Corn Bread Turkey Casserole Recipe
- 3 packages (6 ounces each) crushed corn bread stuffing mix
- 11 cups cubed cooked turkey
- 2 cups shredded cheddar cheese
- 2 cans (10-3/4 ounces each) condensed cream of celery soup, undiluted
- 2 cans (10-3/4 ounces each) condensed cream of chicken soup, undiluted
- 1 can (10-3/4 ounces) condensed cream of mushroom soup, undiluted
- 1 can (12 ounces) evaporated milk
- 1-1/2 cups shredded Swiss cheese
- 1. Prepare stuffing mix according to package directions. Add turkey and cheddar cheese. In a large bowl, combine soups and milk. In three greased 13x9-in. baking dishes, layer each with 1 cup turkey mixture and 1 cup soup mixture. Repeat layers. Sprinkle with Swiss cheese.
- 2. Cover and freeze two casseroles for up to 3 months. Cover and bake the remaining casserole at 350° for 30-35 minutes or until bubbly. Let stand for 5-10 minutes before serving.
- 3. To use frozen casseroles: Thaw each in the refrigerator. Let stand for 30 minutes at room temperature before baking. Bake, uncovered, at 350° for 35-40 minutes or until bubbly. Let stand for 5-10 minutes before serving. Yield: 3 casseroles (8 servings each).
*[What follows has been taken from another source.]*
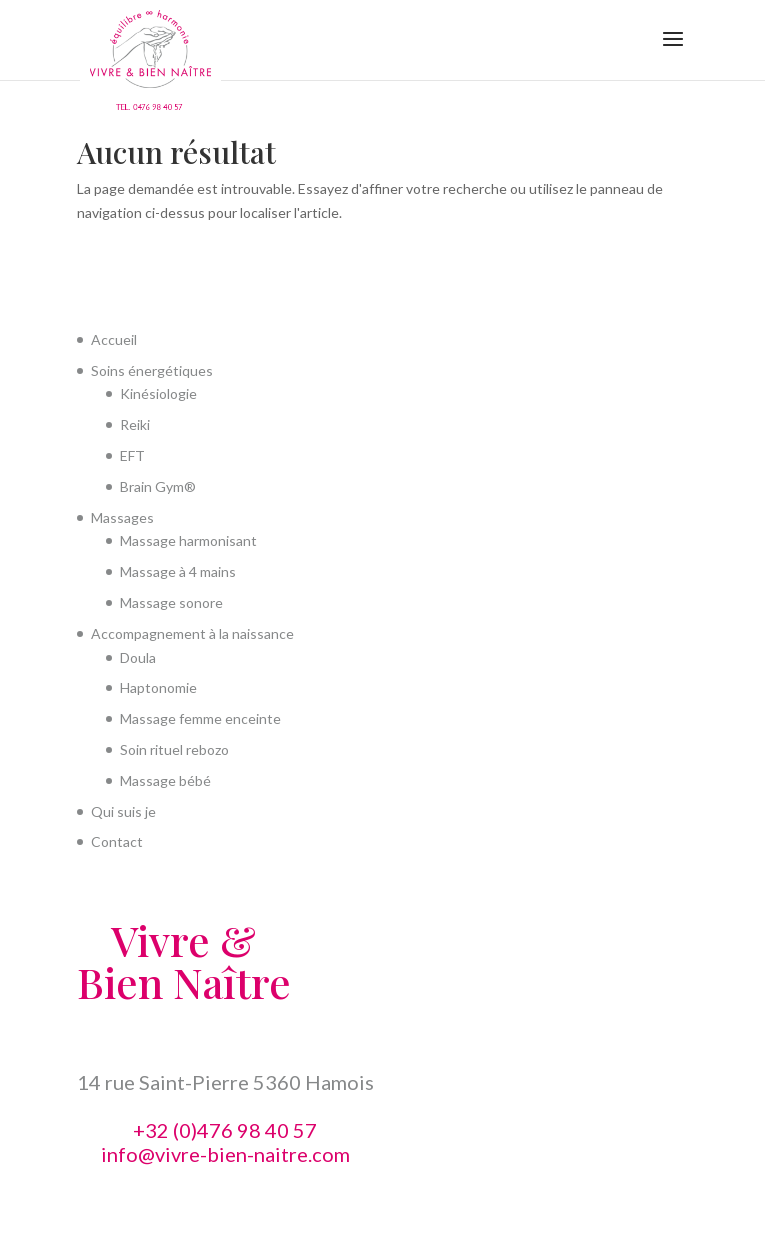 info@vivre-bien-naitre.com (225, 1154)
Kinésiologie (158, 393)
1 serving: 377 calories, 19g fat (9g saturated fat), 89mg cholesterol, 973mg sodium, 23g carbohydrate (5g sugars, 2g fiber), 27g protein.
Reviews for Corn Bread Turkey Casserole
"This sounds good. i'm like "quickfix". Southern born, I make a couple pans of homemade cornbread in November & freeze them. I've never seen cornbread stuffing mix where I live now! I' ve never made cornbread from a box so why stuffing mix? Homemade is fast & so much better! I use one pan some bread, rolls, leftover biscuits (whatever's handy), cream o chicken and/or celery soup, eggs, seasoning for my Dressing. I would do the same for this recipe unless there was leftover cornbread dressing then I'd use that, add the turkey then cheese. I'd have to double my dressing recipe & hide the extra pan for use with the casserole. GOOD IDEA FOR LEFTOVERS or when you have that "turkey & stuffing" craving & it's not Thanksgiving or Christmas."
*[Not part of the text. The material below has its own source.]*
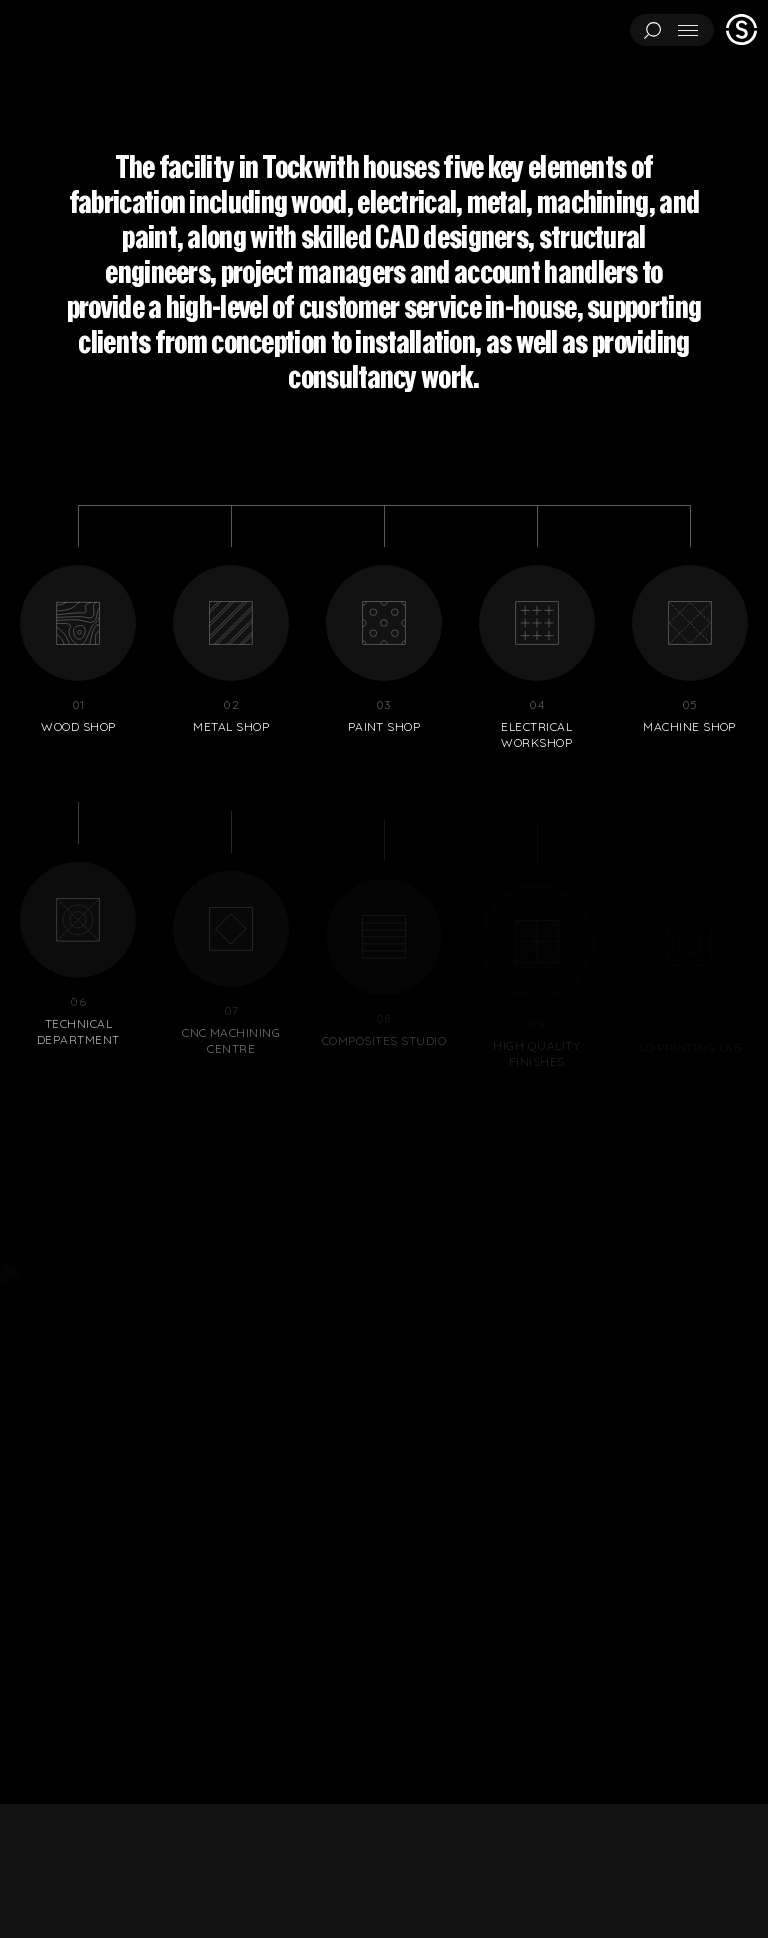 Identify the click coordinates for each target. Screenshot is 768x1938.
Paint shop (384, 649)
"I haven't tried this yet, but I use a can of Cream of chicken and a can of Cream of Celery soup in my dressing (stuffing). then I just make enugh of it and the giblet gravy to have that left over. We all love the dressing so much. Also, I just wondered, does anyone ever think of just making a pan of cornbread the day before for the dressing? It is sooo much better than that stuff out of the bag!"
"Instead of using the canned soup, I made a bechemel sauce with chicken broth and seasonings. added some of the cheddar to it, too. I also used Jennie-O sun dried tomato flavored turkey breast (had it left over); next time I might add whatever leftover veggies I have too. Was easy and a great dinner for those nights when time is precious."
"you can use fat-free I must try it using the low or no-fat."
"unable to find nutritional facts. All that soup makes the salt content out of sight"
"Too much canned soup for me!"
"sounds good, but I would definitely add some veggies to that."